Build CI/CD pipelines¶
This document explains how to build CI/CD pipelines to automate the deployment of BentoML Services on BentoCloud using GitHub Actions.
Repository structure¶
Organize your GitHub repository as follows and here is an example:
bentocloud-cicd-example/
├── service.py # Your BentoML Service
├── deployment.yaml # Deployment config on BentoCloud
├── requirements.txt # (Optional) Python dependencies
├── README.md # Project documentation
└── .github/
└── workflows/
├── code-update.yml # Handles code or general changes
└── deployment-config.yml # Handles Deployment config changes
Prerequisites¶
You must have a BentoCloud account. Sign up here if you don’t have one yet.
Create an API Token. For production pipelines, we recommend Organization API tokens to ensure continuity.
In your GitHub repository, go to Settings > Secrets and variables > Actions > Secrets and add the following:
BENTOCLOUD_API_TOKEN
: Your BentoCloud API token.DEPLOYMENT_NAME
: The name of your Deployment on BentoCloud.DEPLOYMENT_URL
: The endpoint URL of your Deployment.BENTOML_VERSION
: (Optional) The BentoML version to install. It defaults to the latest version.
GitHub Actions¶
This example contains two workflows. Once triggered, they:
Set up the environment and install dependencies
Update your existing BentoML Deployment
Wait until the Deployment is ready
Perform a test inference
code-update.yml
¶
This workflow triggers on any change to the main
branch except deployment.yaml
. You can use it to handle general code changes:
name: Update Code
on:
workflow_dispatch:
push:
branches:
- main
paths-ignore:
- 'deployment.yaml'
jobs:
update-code:
runs-on: ubuntu-latest
env:
BENTOML_VERSION: ${{ secrets.BENTOML_VERSION }}
steps:
- name: Checkout Code
uses: actions/checkout@v3
- name: Set up Python
uses: actions/setup-python@v4
with:
python-version: '3.11'
- name: Install BentoML
run: |
python -m pip install --upgrade pip
if [ -z "$BENTOML_VERSION" ]; then
pip install bentoml
else
pip install "bentoml==$BENTOML_VERSION"
fi
pip install huggingface_hub
- name: Log in to BentoCloud
run: |
echo "Logging in to BentoCloud"
bentoml cloud login --api-token ${{ secrets.BENTOCLOUD_API_TOKEN }}
- name: Deploy and Run Test Inference
shell: python
run: |
import bentoml
deployment = bentoml.deployment.update(
name="${{ secrets.DEPLOYMENT_NAME }}",
bento=".",
)
code = deployment.wait_until_ready(timeout=60)
if code != 0:
raise RuntimeError("Deployment did not become ready in time.")
client = deployment.get_client()
response = client.summarize(text="This is a sample prompt for testing.")
print(response)
deployment-config.yml
¶
This workflow is triggered only when deployment.yaml
changes, which contains Deployment configurations on BentoCloud, such as scaling replicas, GPU instance types, and update strategy.
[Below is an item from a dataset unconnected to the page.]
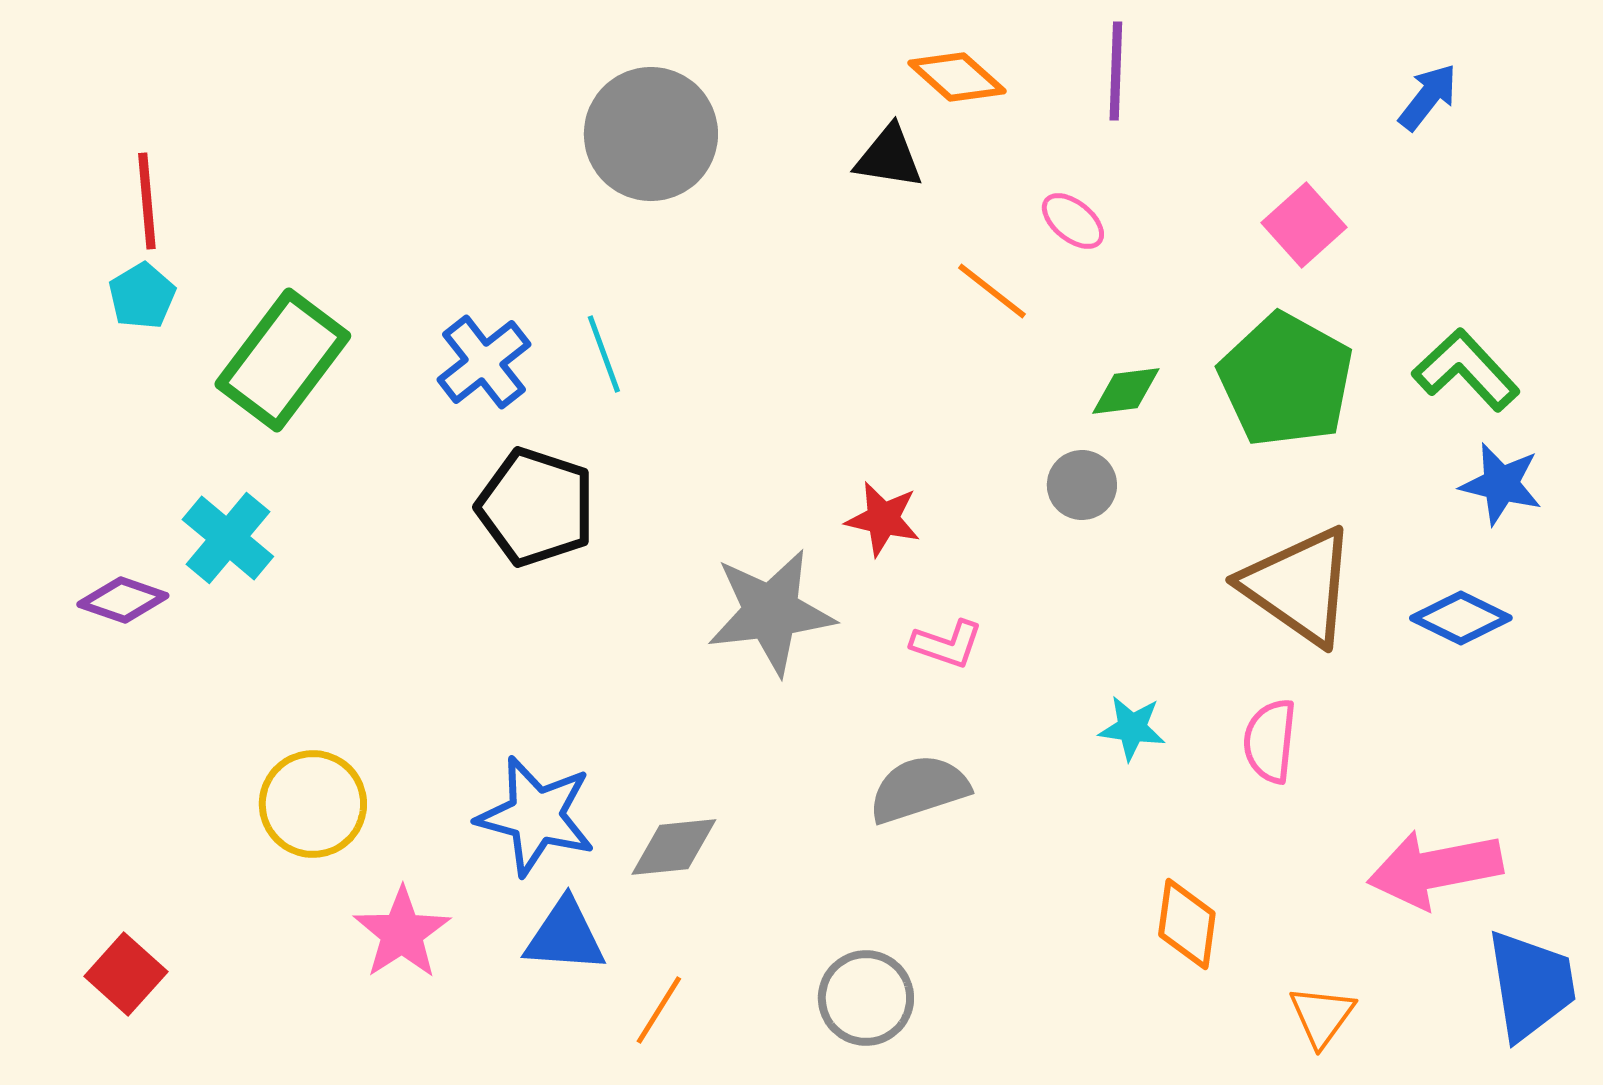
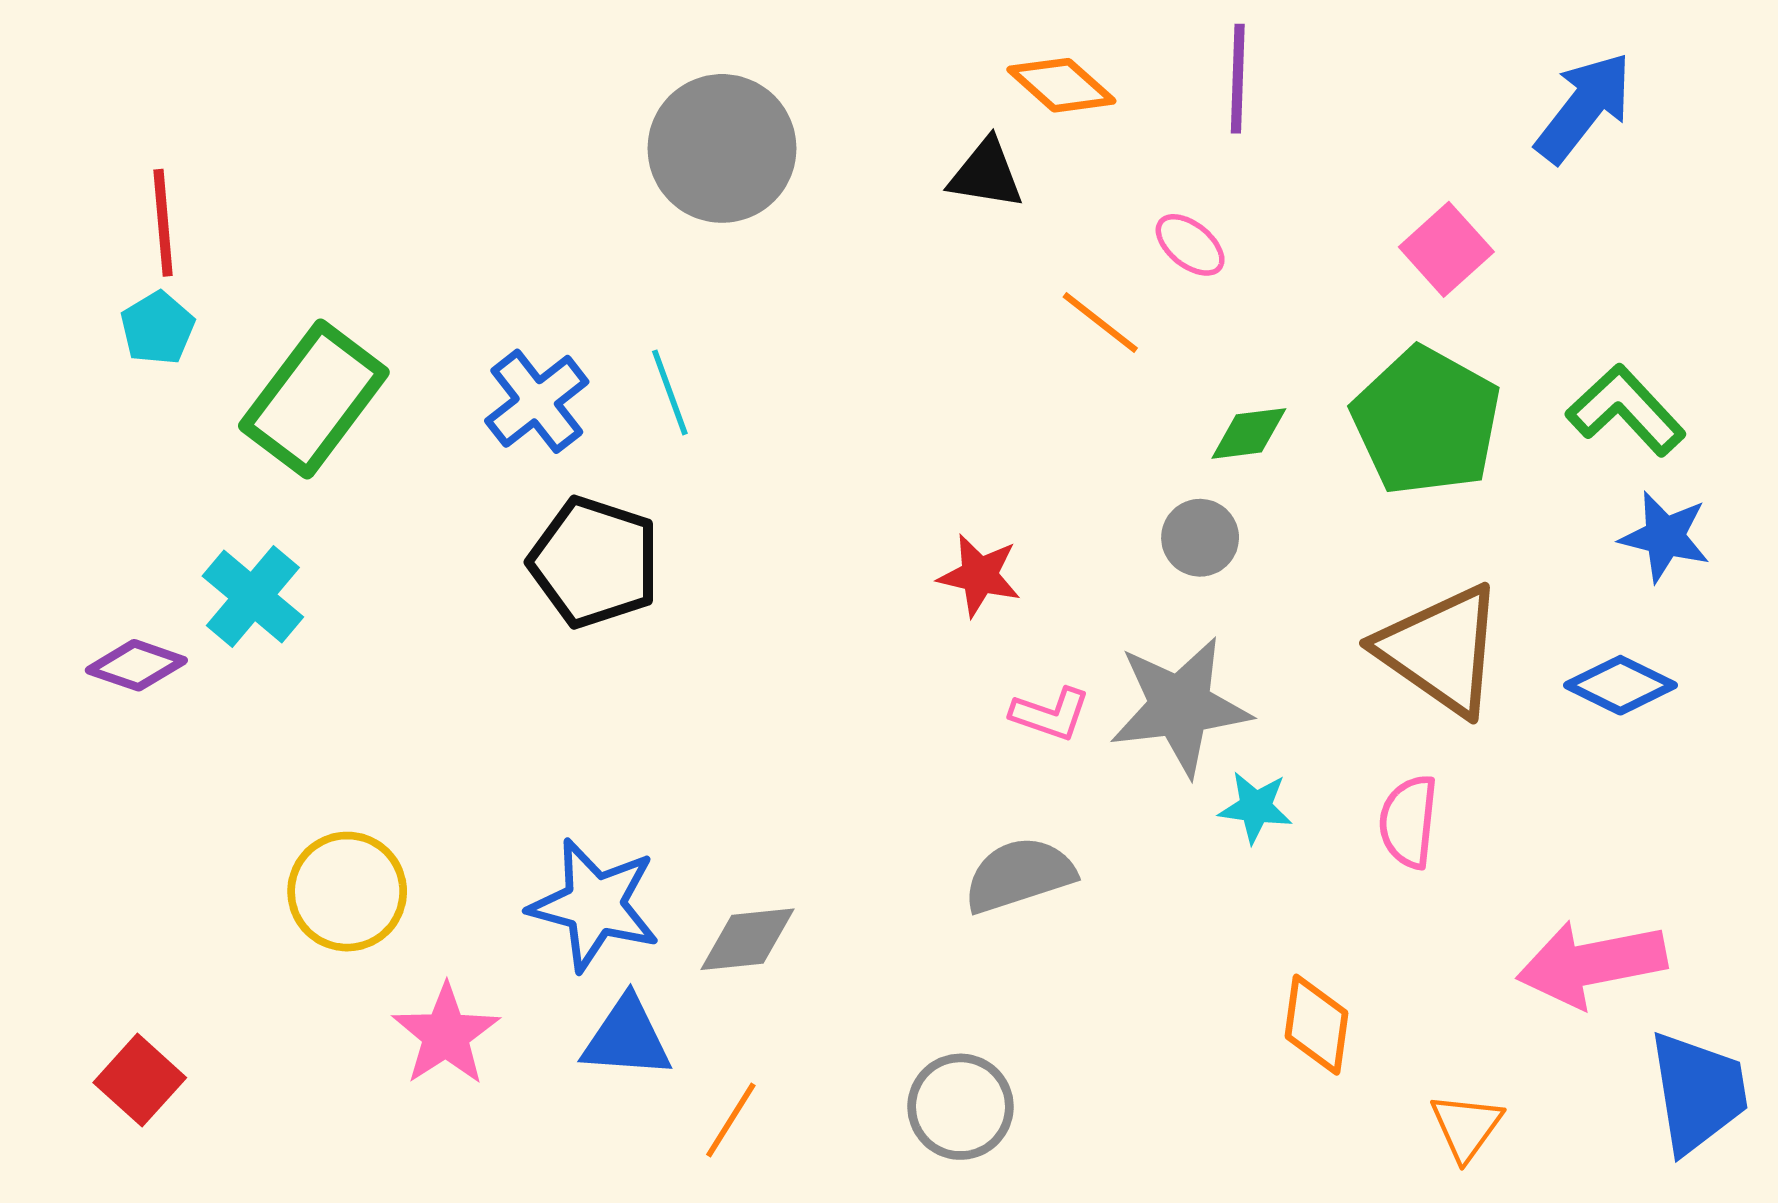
blue arrow: (1428, 97) -> (1584, 107), size x1.5
gray star: (771, 612) -> (1180, 706), moved

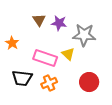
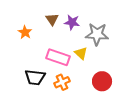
orange star: (12, 43) -> (25, 32), moved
You only need to specify the fields you want to update in the file.
name: Update Deployment Config
on:
workflow_dispatch:
push:
branches:
- main
paths:
- 'deployment.yaml'
jobs:
update-deployment-config:
runs-on: ubuntu-latest
env:
BENTOML_VERSION: ${{ secrets.BENTOML_VERSION }}
steps:
- name: Checkout Code
uses: actions/checkout@v3
- name: Set up Python
uses: actions/setup-python@v4
with:
python-version: '3.11'
- name: Install BentoML
run: |
python -m pip install --upgrade pip
if [ -z "$BENTOML_VERSION" ]; then
pip install bentoml
else
pip install "bentoml==$BENTOML_VERSION"
fi
- name: Log in to BentoCloud
run: |
echo "Logging in to BentoCloud"
bentoml cloud login --api-token ${{ secrets.BENTOCLOUD_API_TOKEN }}
- name: Deploy and Run Test Inference
shell: python
run: |
import bentoml
deployment = bentoml.deployment.update(
name="${{ secrets.DEPLOYMENT_NAME }}",
config_file="deployment.yaml",
)
code = deployment.wait_until_ready(timeout=60)
if code != 0:
raise RuntimeError("Deployment did not become ready in time.")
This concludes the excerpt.